Depuis l’entrée en fonction de Mme la Ministre, la Wallonie a réduit les primes à la rénovation d'environ 60 % et annoncé une réforme orientée vers le recours accru à l'emprunt, alors même que le CCE recommande, au contraire, des subventions directes et préfinancées, couvrant une part substantielle des travaux pour les ménages les plus précaires.
À combien estime-t-elle le budget annuel nécessaire pour assurer la rénovation du bâti résidentiel wallon, en cohérence avec les objectifs climatiques et sociaux ?
Quel effort budgétaire public annuel la Wallonie est-elle concrètement prête à engager pour se conformer aux recommandations chiffrées du CCE ?
Quel budget annuel compte-t-elle effectivement débloquer d'ici 2029 pour la rénovation énergétique des logements ?
Quelle part de cet effort prendra la forme de subventions directes et préfinancées, afin de tenir compte des recommandations du CCE et d'éviter que le risque financier de la transition ne soit transféré sur les ménages les plus fragiles ?
Réponse du 12/02/2026
de NEVEN Cécile
Effectivement, cet avis souligne l’ampleur des investissements nécessaires pour atteindre les objectifs climatiques.
Il est cependant évident que ces investissements ne doivent pas être entièrement supportés par les moyens publics.
Les dispositifs précédents le démontrent : malgré les moyens colossaux qui leur ont été dédiés, le taux de rénovation n’a pas pu atteindre un niveau suffisant pour placer le bâti résidentiel wallon sur une trajectoire de rénovation satisfaisante. Ils ont généré des effets d’aubaine et entrainé des dérives budgétaires majeures.
C’est la raison pour laquelle le nouveau système global de soutien à la rénovation qui entrera en vigueur le 1er octobre 2026 a pour ambition de placer la Wallonie sur une trajectoire de rénovation permettant d’atteindre les objectifs européens tout en restant financièrement soutenable pour la Wallonie et en donnant la priorité aux ménages les plus précarisés ainsi qu’aux bâtiments les plus énergivores.

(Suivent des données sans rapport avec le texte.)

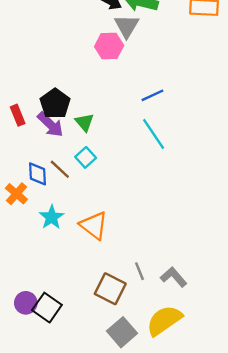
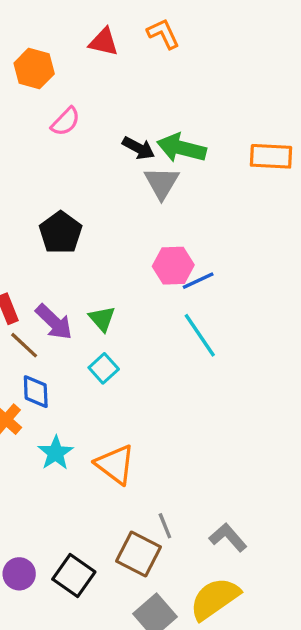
pink hexagon: (109, 46) -> (173, 266), moved
black pentagon: (55, 103) -> (61, 233), moved
brown line: (60, 169) -> (24, 345), moved
gray line: (140, 271) -> (165, 526), moved
black square: (47, 308) -> (74, 575), moved

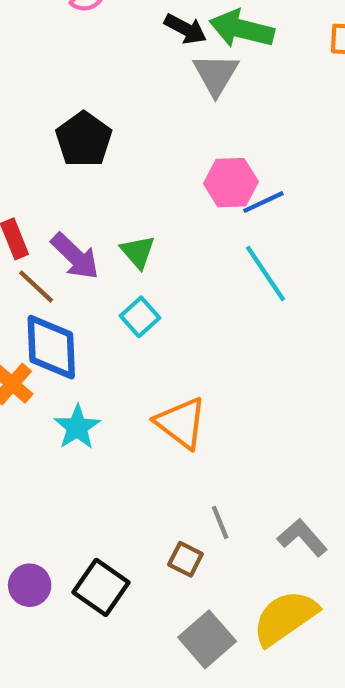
blue diamond: (36, 392) -> (51, 347), size x1.5
orange triangle: (115, 464) -> (181, 423), moved
brown square: (138, 554) -> (185, 559), size x0.6

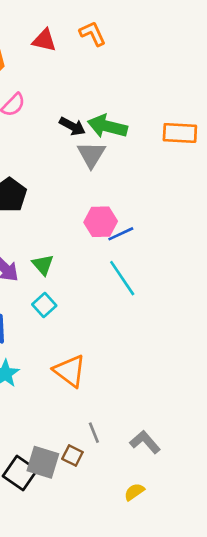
yellow semicircle: (285, 618) -> (134, 492), size x0.5
gray square: (207, 639) -> (43, 462), moved, turned -32

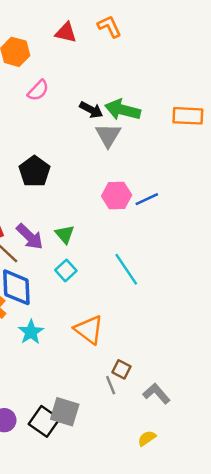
blue line: (121, 234) -> (147, 199), moved
cyan line: (122, 278) -> (126, 269), moved
brown square: (72, 456) -> (121, 369), moved

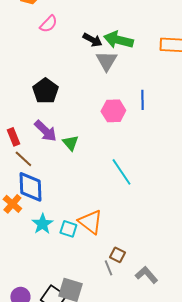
blue line: (147, 199) -> (142, 100), moved, turned -66
purple arrow: (30, 237) -> (45, 131), moved
cyan square: (66, 270) -> (68, 229), moved, turned -30

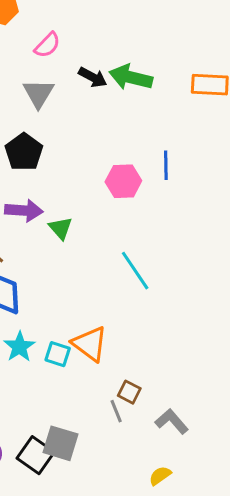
pink semicircle: (48, 24) -> (47, 45), moved
gray triangle: (106, 61) -> (39, 93), moved
purple arrow: (45, 131) -> (24, 211), turned -40

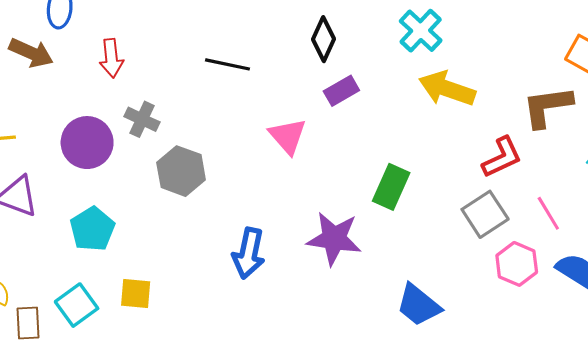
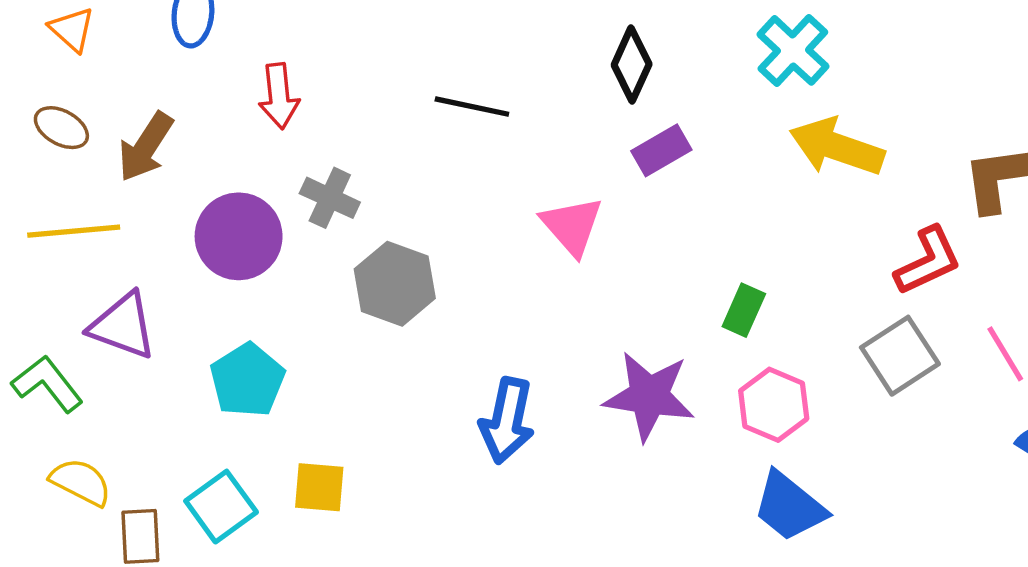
brown arrow: (31, 53) -> (146, 147), moved, turned 99
green rectangle: (391, 187) -> (744, 310), size x0.7
pink hexagon: (517, 264) -> (774, 405), moved

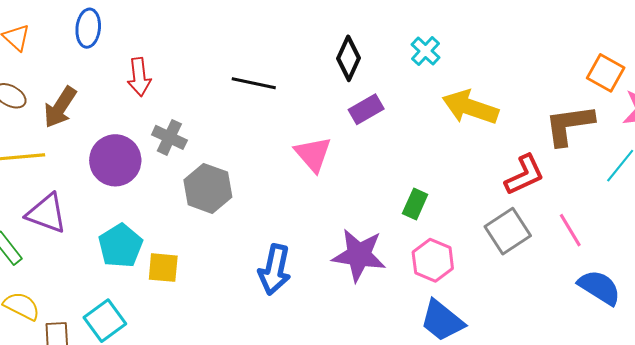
cyan cross: (793, 50) -> (426, 51), moved, size x0.7
yellow square: (319, 487) -> (163, 268), moved

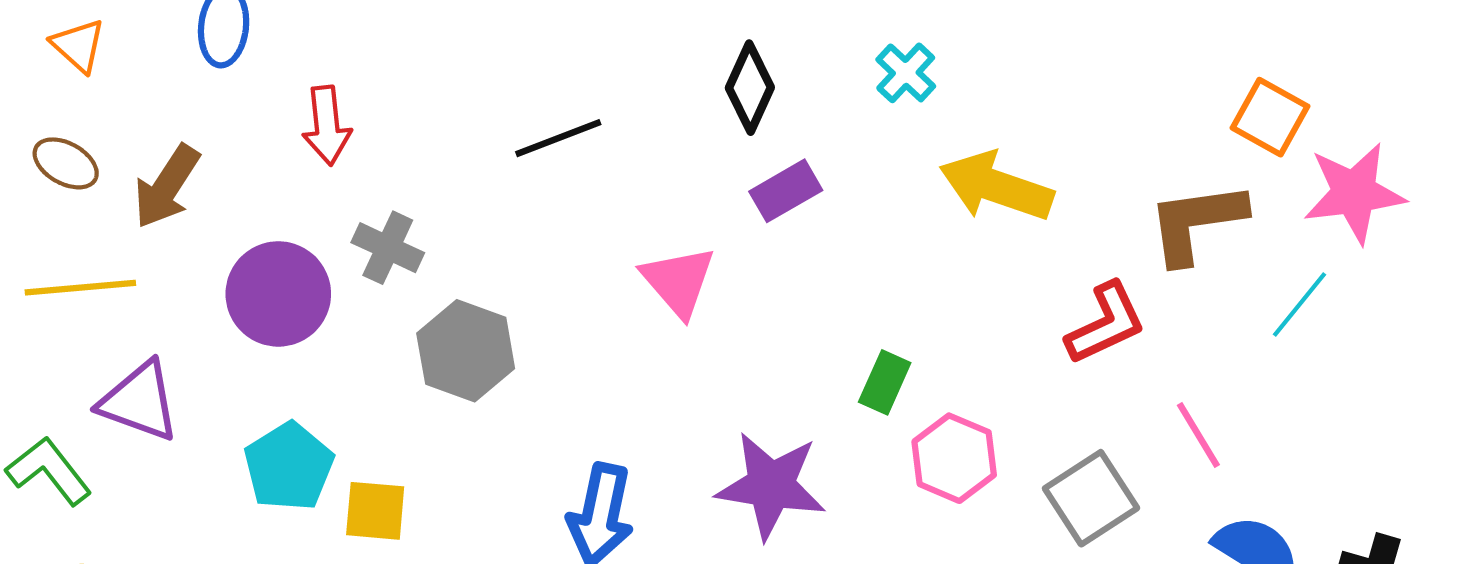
black line: (254, 83) -> (558, 138), turned -33
gray square: (508, 231) -> (1091, 498), moved
pink hexagon: (433, 260) -> (954, 458), moved

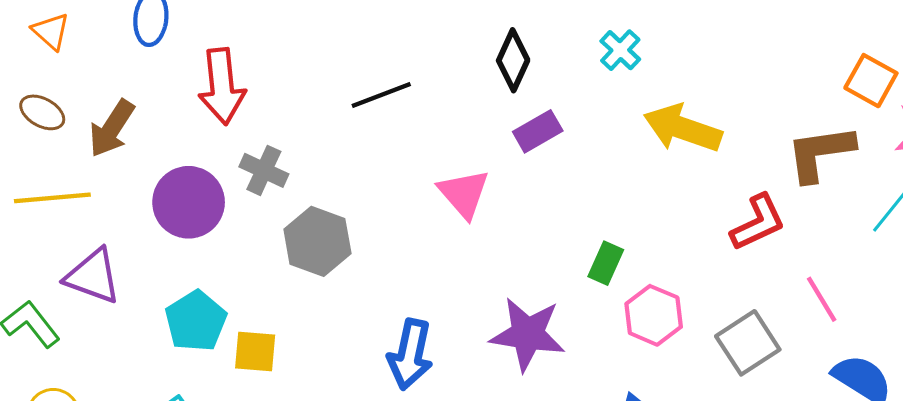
red arrow: (327, 126) -> (222, 86), size x1.4

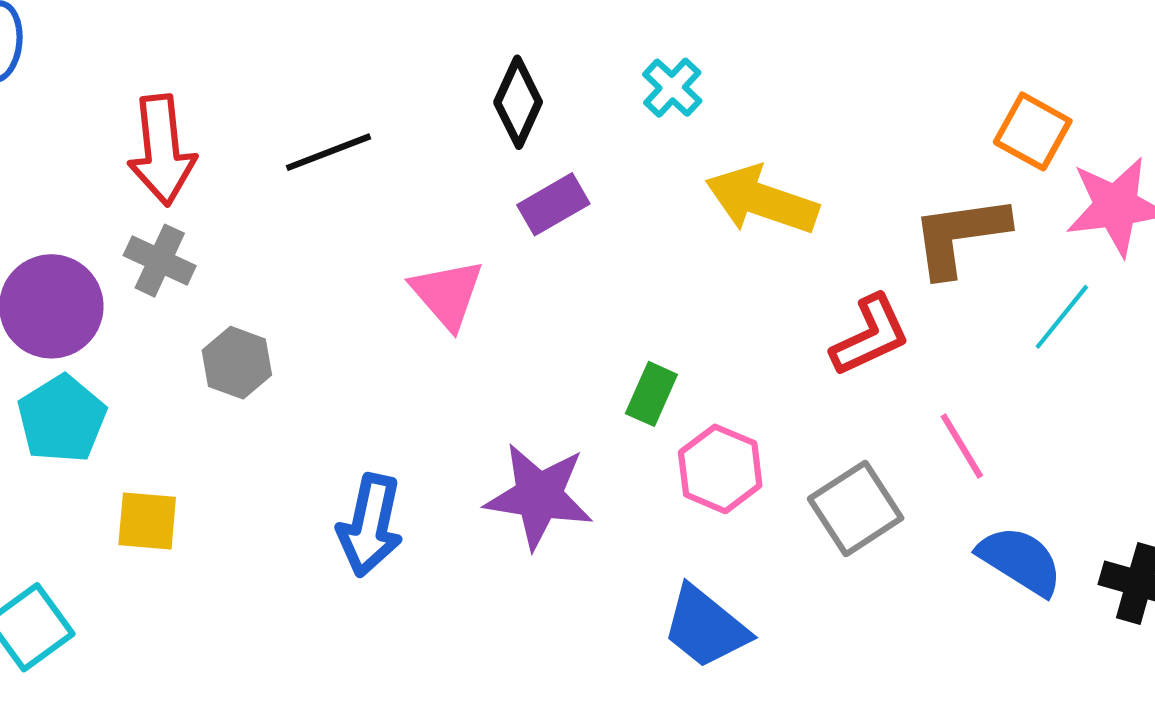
red arrow: (222, 86) -> (162, 150), moved
gray hexagon: (317, 241) -> (237, 363), size x0.7
cyan pentagon: (196, 321) -> (62, 419), moved

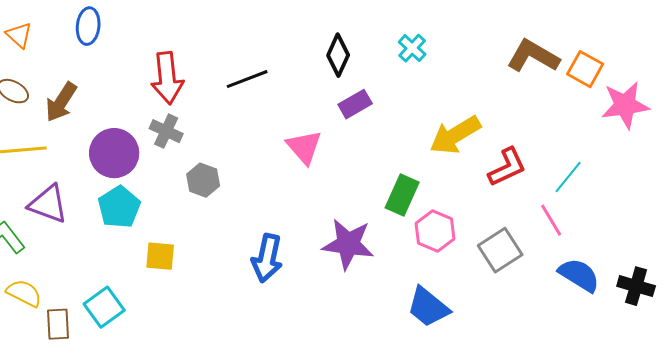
yellow arrow: (762, 200) -> (455, 135), moved, turned -50
brown L-shape: (960, 236) -> (533, 56), moved, turned 38
cyan line: (1062, 317) -> (568, 177), moved
green rectangle: (651, 394) -> (402, 195), size x1.4

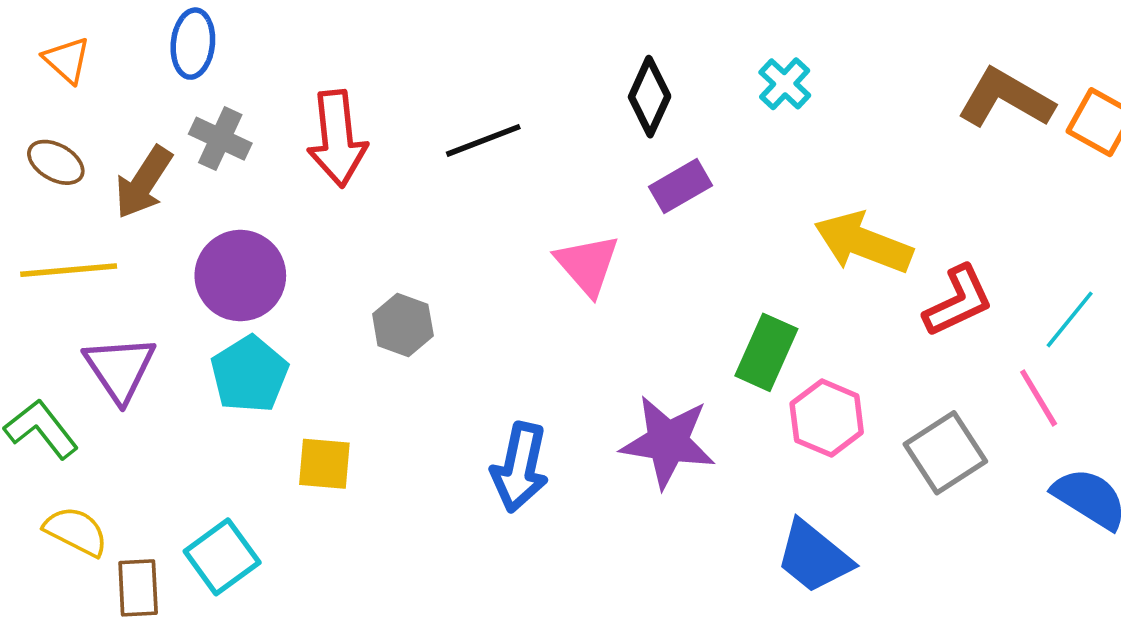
gray cross: (166, 131) -> (220, 139), moved
yellow arrow: (455, 135) -> (863, 243), turned 52
purple triangle: (48, 204) -> (120, 369), turned 36

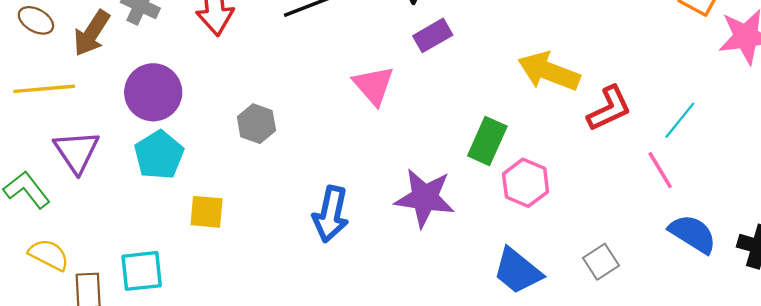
gray square: (945, 453) -> (601, 262), moved, size x0.7
cyan square: (222, 557) -> (142, 271), turned 30

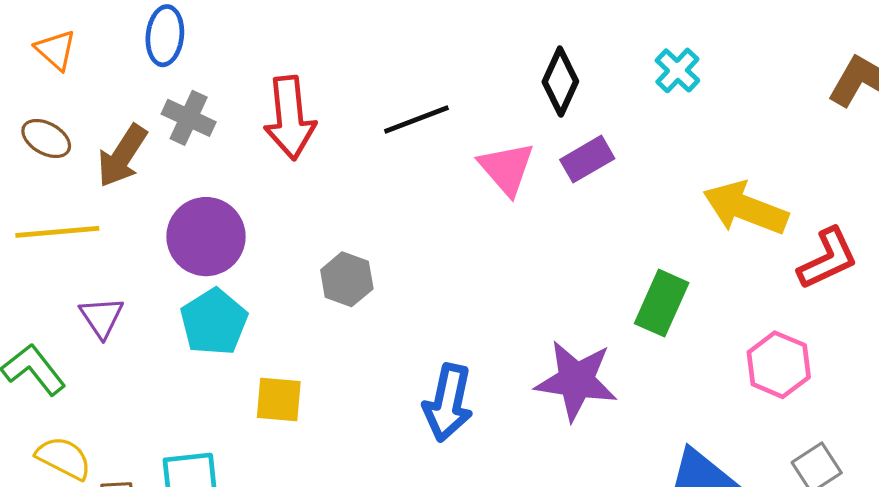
pink triangle: (374, 85) -> (507, 169), moved
purple triangle: (77, 151) -> (102, 317), size x0.7
pink hexagon: (526, 183) -> (779, 365), moved

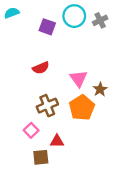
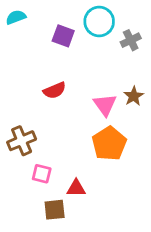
gray cross: (100, 20) -> (131, 40), moved
brown star: (100, 89) -> (134, 96), moved
brown cross: (47, 106) -> (22, 141), moved
pink square: (31, 130) -> (42, 174), turned -32

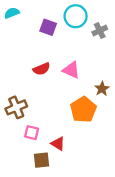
brown star: (134, 96) -> (102, 89), moved
pink triangle: (105, 105) -> (71, 70), moved, turned -30
red triangle: (76, 188) -> (58, 144), turned 32

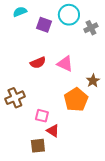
cyan semicircle: (12, 13) -> (20, 12), moved
pink square: (32, 133) -> (42, 116), moved

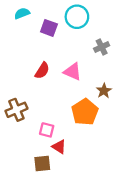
gray cross: (91, 28) -> (102, 47), moved
red semicircle: (38, 63) -> (42, 71), turned -35

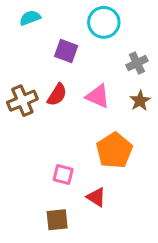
purple square: (49, 28) -> (66, 51), moved
brown star: (104, 91) -> (140, 101), moved
brown cross: (16, 110) -> (22, 101), moved
red triangle: (59, 147) -> (96, 197), moved

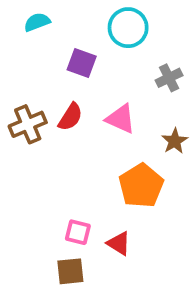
brown star: (140, 101) -> (175, 141), moved
pink square: (63, 175) -> (78, 232), moved

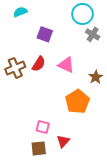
cyan circle: (128, 28) -> (82, 14), moved
gray cross: (169, 78) -> (93, 34), moved, turned -32
red triangle: (119, 243) -> (63, 141), moved, turned 40

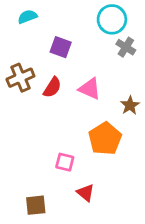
brown cross: (15, 68) -> (20, 78), moved
pink square: (43, 127) -> (65, 162), moved
red triangle: (63, 141) -> (86, 193), turned -32
brown square: (39, 148) -> (36, 205), moved

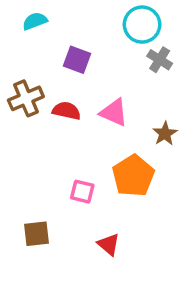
red semicircle: (52, 87) -> (66, 111), turned -110
pink square: (65, 162) -> (82, 192), moved
brown square: (36, 205) -> (37, 234), moved

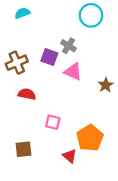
purple square: (77, 60) -> (49, 57), moved
gray cross: (160, 60) -> (69, 46), moved
red semicircle: (66, 111) -> (27, 94), moved
orange pentagon: (133, 176) -> (90, 138), moved

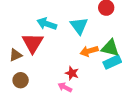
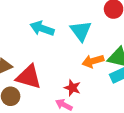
red triangle: (33, 43) -> (29, 77), moved, turned -45

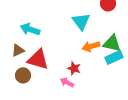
cyan arrow: (42, 28) -> (30, 29), moved

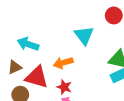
orange arrow: (91, 46) -> (63, 63), moved
red star: (74, 68) -> (64, 87), moved

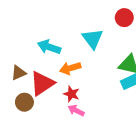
cyan arrow: (28, 44) -> (49, 47), moved
red triangle: (37, 77) -> (42, 83), turned -50

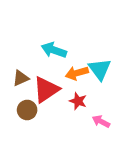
cyan triangle: (93, 39) -> (100, 69), moved
pink arrow: (76, 110) -> (101, 121), moved

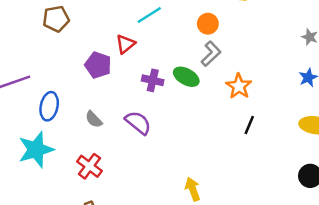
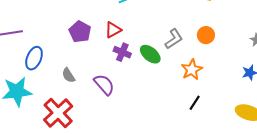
orange circle: (208, 24) -> (206, 35), moved
red triangle: (125, 44) -> (113, 30), moved
red cross: (89, 166) -> (58, 113), size x1.4

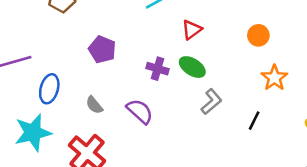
red triangle: (113, 30) -> (192, 30), moved
gray L-shape: (174, 39) -> (211, 102), moved
orange star: (192, 70) -> (274, 78), moved

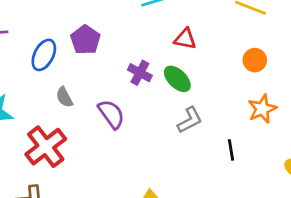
red triangle: (192, 30) -> (185, 39), turned 35
blue ellipse: (49, 89) -> (44, 55), moved
black line: (254, 121) -> (231, 150), turned -48

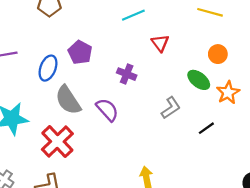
red triangle: (185, 39) -> (160, 43), turned 48
green ellipse: (177, 79) -> (199, 80), moved
gray semicircle: (64, 97) -> (68, 100), size x1.8
black line: (231, 150) -> (206, 128), turned 70

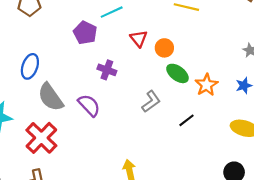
purple pentagon: (80, 52) -> (85, 33), moved
orange circle: (218, 54) -> (164, 48), moved

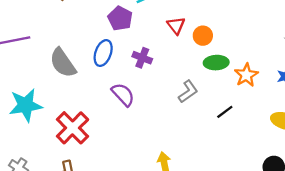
blue ellipse: (30, 66) -> (103, 53), moved
green ellipse: (177, 73) -> (216, 63), turned -40
gray semicircle: (51, 97) -> (63, 63), moved

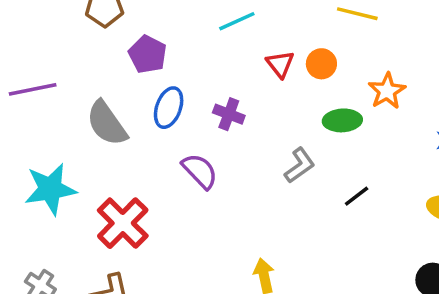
purple pentagon: (120, 18) -> (148, 54), moved
orange circle: (203, 36) -> (321, 64), moved
orange star: (246, 75) -> (387, 91), moved

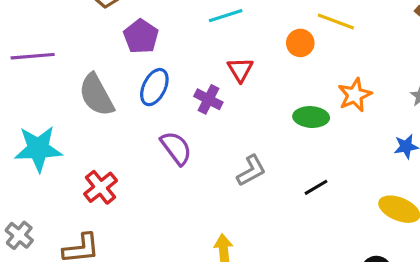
red triangle: (280, 64) -> (240, 70), moved
orange circle: (321, 64) -> (300, 43), moved
gray L-shape: (300, 165) -> (251, 171), moved
red cross: (123, 223) -> (101, 187), size x0.7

Dès lors, comme déjà indiqué, le nouveau système s’appuiera sur 3 axes : la mise en œuvre d’un calendrier de rénovation, un mécanisme de soutien calibré pour aider ceux qui en ont réellement besoin, en tenant compte à la fois des capacités de remboursement des ménages et du label énergétique du logement avant travaux, et un accompagnement des citoyens.
Quant aux ménages sans ou avec trop peu de capacité de remboursement, d’autres mécanismes de soutien sont actuellement à l’étude tels que le Prêt avance-Rénovation, le tiers-investissement, le prêt à remboursement différé… Ces mécanismes sont repris dans le rapport du CEHD et HCS relatif aux orientations pour la mise en place d’un régime global de rénovation du bâti résidentiel.
Les aspects budgétaires de la réforme feront l’objet de précisions lors du dépôt de la réforme au Gouvernement.
Quant à la recommandation visant l’octroi d’aides directes et préfinancées, c’est l’objectif du conditionnement des aides à la réalisation d’un Rénopack ou Rénoprêt ou le candidat rénovateur ne devra pas préfinancer les aides comme c’est le cas actuellement.